Genistein improve nicotine toxicity on male mice pancreas

Affiliations
  • 1Department of Anatomical Sciences, Medical School, Kermanshah University of Medical Sciences, Kermanshah, Iran.
  • 2Department of Anatomical Sciences, Medical School, Hamedan University of Medical Sciences, Hamedan, Iran.
  • 3Students Research Committee, Kermanshah University of Medical Sciences, Kermanshah, Iran.
  • 4Medical Biology Research Center, Kermanshah University of Medical Sciences, Kermanshah, Iran. cjalili@yahoo.com

Abstract

Nicotine is the most toxic factor of tobacco. Genistein is a phytoestrogen and antioxidant that has numerous health benefits. The aim of this study is to evaluate the effects of genistein against toxic properties of nicotine to the pancreas of mice. For this purpose, 48 male mice were randomly assigned into six groups (n=8): normal control, nicotine control (2.5 mg/kg), genistein (25 and 50 mg/kg), and nicotine+genistein (25 and 50 mg/kg) treated groups. Various doses of genistein and genistein+nicotine were administered intraperitoneally to animals for 4 weeks. The weight of pancreas, total antioxidant capacity and nitrite oxide of serum, insulin levels, and the number and diameter of islets of Langerhans were investigated. Nicotine administration reduced significantly total antioxidant capacity, insulin, pancreas weight, and the number and diameter of islets of Langerhans and increased nitrite oxide in serum compared to the control normal group (P<0.05). Conversely, genistein and genistein+nicotine increased significantly insulin, total antioxidant capacity, and the number and diameter islets of Langerhans and decreased serum nitrite oxide compared to the nicotine control group. It seems that the genistein can improve pancreas damage following the nicotine administration.

Keyword

Genistein; Pancreas; Nicotine

MeSH Terms

Animals
Genistein*
Humans
Insulin
Insurance Benefits
Islets of Langerhans
Male*
Mice*
Nicotine*
Pancreas*
Phytoestrogens
Tobacco
Genistein
Insulin
Nicotine
Phytoestrogens

Figure

  • Fig. 1 Procedures for the dissection and remove of pancreas from the abdomen of one of the mice in treatment groups. (A) Stimulus examination. (B) Beginning removal of pancreas. (C) Pancreas extraction along the intestines. (D) Pancreas removal at the caecum. (E) Pancreas removal. (F) Pancreas examination, the pancreas with attached spleen being examined after removal from the mouse. Spleen is indicated by the red arrow, and the pancreas is indicated by the black arrow.
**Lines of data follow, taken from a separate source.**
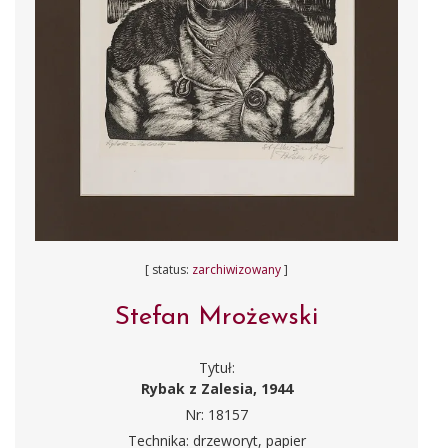
[ status:
zarchiwizowany
]
Stefan Mrożewski
Tytuł:
Rybak z Zalesia, 1944
Nr: 18157
Technika: drzeworyt, papier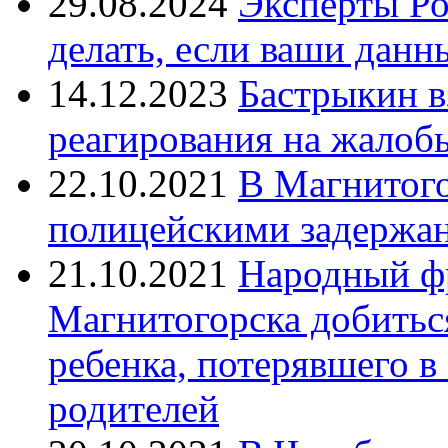
29.08.2024
Эксперты Ро
делать, если ваши данн
14.12.2023
Бастрыкин в
реагирования на жалоб
22.10.2021
В Магнитог
полицейскими задержан
21.10.2021
Народный ф
Магнитогорска добитьс
ребенка, потерявшего в
родителей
  • Fig. 2 Comparison of the mean of animal's weight between treatment groups. a)Significant decrease in the mean weight of pancreas in the nicotine control group (2.5 mg/kg) compared to the control normal (saline) group (P<0.05). b)Significant increase in both genistein groups compared to the nicotine control group (P<0.05). c)Significant increase compared to the nicotine control group and decrease compared to the both genistein and normal control groups (P<0.05). The mean weight of pancreas was not significant in all genistein groups compared to the normal control group (P>0.05).

  • Fig. 3 Effects of nicotine, genistein, and nicotine+genistein on the mean nitrite oxide levels. a)Significant increase in nitrite oxide level in the nicotine control group (2.5 mg/kg) compared to the normal control (saline) group (P<0.05). b)Significant decrease in both genistein groups compared to the nicotine control group (P<0.05). c)Significant decrease compared to nicotine control group and increased compared to the both genistein and normal control groups (P<0.05). The mean nitrite oxide level was not significant in all genistein groups compared to the normal control group (P>0.05).

  • Fig. 4 Correlation analysis between treatment groups in mean insulin level in blood serum. a)Significant decrease in insulin level in the nicotine control group compared to the normal control (saline) group (P<0.05). b)Significant increase in the mean of insulin level in blood serum n all genistein groups compared to the nicotine control group (P<0.05). c)Significant increase in insulin level in serum in both genistein+nicotine groups compared to the nicotine control group and decrease compared to the both genistein and normal control groups (P<0.05). The insulin in blood serum was not significant in all genistein groups compared to the normal control group (P>0.05).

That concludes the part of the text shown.